Data extract:
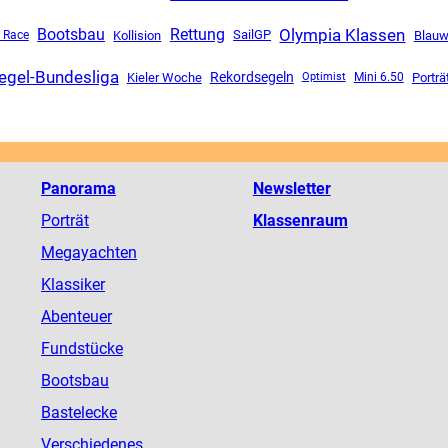
Olympia Klassen
Rettung
Bootsbau
SailGP
 Race
Kollision
Blauw
egel-Bundesliga
Rekordsegeln
Kieler Woche
Mini 6.50
Porträ
Optimist
Panorama
Newsletter
Porträt
Klassenraum
Megayachten
Klassiker
Abenteuer
Fundstücke
Bootsbau
Bastelecke
Verschiedenes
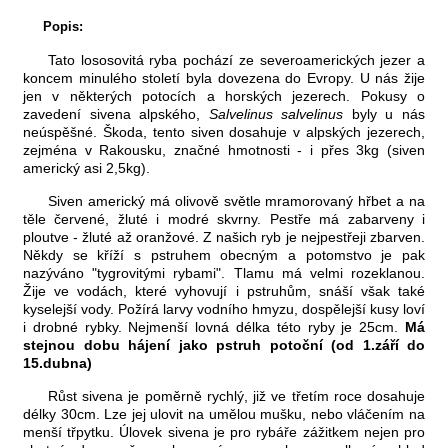
Popis:
Tato lososovitá ryba pochází ze severoamerických jezer a
koncem minulého století byla dovezena do Evropy. U nás žije
jen v některých potocích a horských jezerech. Pokusy o
zavedení sivena alpského,
Salvelinus salvelinus
byly u nás
neúspěšné. Škoda, tento siven dosahuje v alpských jezerech,
zejména v Rakousku, značné hmotnosti - i přes 3kg (siven
americký asi 2,5kg).
Siven americký má olivově světle mramorovaný hřbet a na
těle červené, žluté i modré skvrny. Pestře má zabarveny i
ploutve - žluté až oranžové. Z našich ryb je nejpestřeji zbarven.
Někdy se kříží s pstruhem obecným a potomstvo je pak
nazýváno "tygrovitými rybami". Tlamu má velmi rozeklanou.
Žije ve vodách, které vyhovují i pstruhům, snáší však také
kyselejší vody. Požírá larvy vodního hmyzu, dospělejší kusy loví
i drobné rybky. Nejmenší lovná délka této ryby je 25cm.
Má
stejnou dobu hájení jako pstruh potoční (od 1.září do
15.dubna)
Růst sivena je poměrně rychlý, již ve třetím roce dosahuje
délky 30cm. Lze jej ulovit na umělou mušku, nebo vláčením na
menší třpytku. Úlovek sivena je pro rybáře zážitkem nejen pro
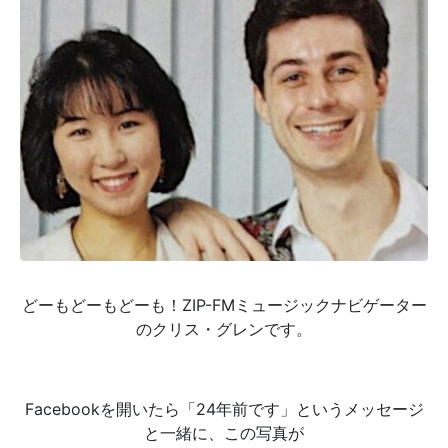
どーもどーもどーも！ZIP-FMミュージックナビゲーター
のクリス・グレンです。
Facebookを開いたら「24年前です」というメッセージ
と一緒に、この写真が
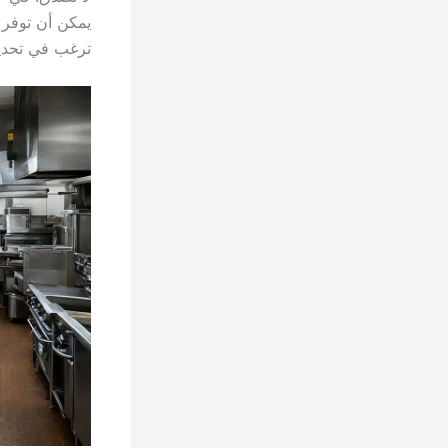
ترغب في تحديث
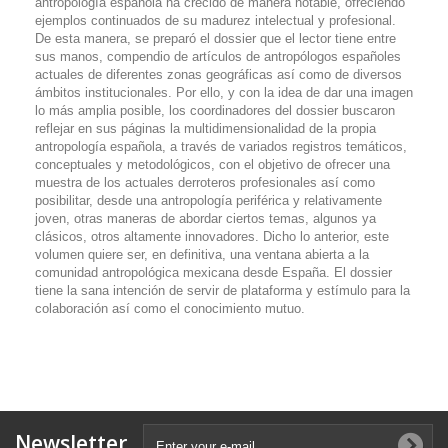
antropología española ha crecido de manera notable, ofreciendo
ejemplos continuados de su madurez intelectual y profesional.
De esta manera, se preparó el dossier que el lector tiene entre
sus manos, compendio de artículos de antropólogos españoles
actuales de diferentes zonas geográficas así como de diversos
ámbitos institucionales. Por ello, y con la idea de dar una imagen
lo más amplia posible, los coordinadores del dossier buscaron
reflejar en sus páginas la multidimensionalidad de la propia
antropología española, a través de variados registros temáticos,
conceptuales y metodológicos, con el objetivo de ofrecer una
muestra de los actuales derroteros profesionales así como
posibilitar, desde una antropología periférica y relativamente
joven, otras maneras de abordar ciertos temas, algunos ya
clásicos, otros altamente innovadores. Dicho lo anterior, este
volumen quiere ser, en definitiva, una ventana abierta a la
comunidad antropológica mexicana desde España. El dossier
tiene la sana intención de servir de plataforma y estímulo para la
colaboración así como el conocimiento mutuo.
Newsletter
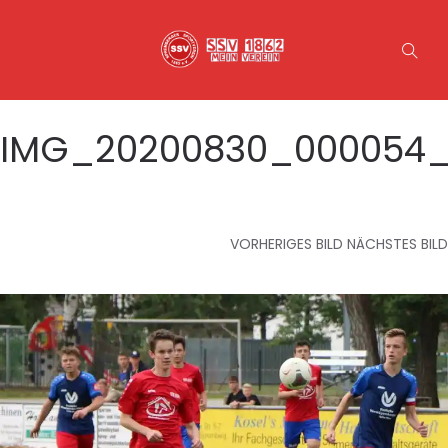
IMG_20200830_000054
VORHERIGES BILD
NÄCHSTES BILD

The problem: Please count the lines in the records that contain "antropología" and reply with the count alone.

Task solution: 3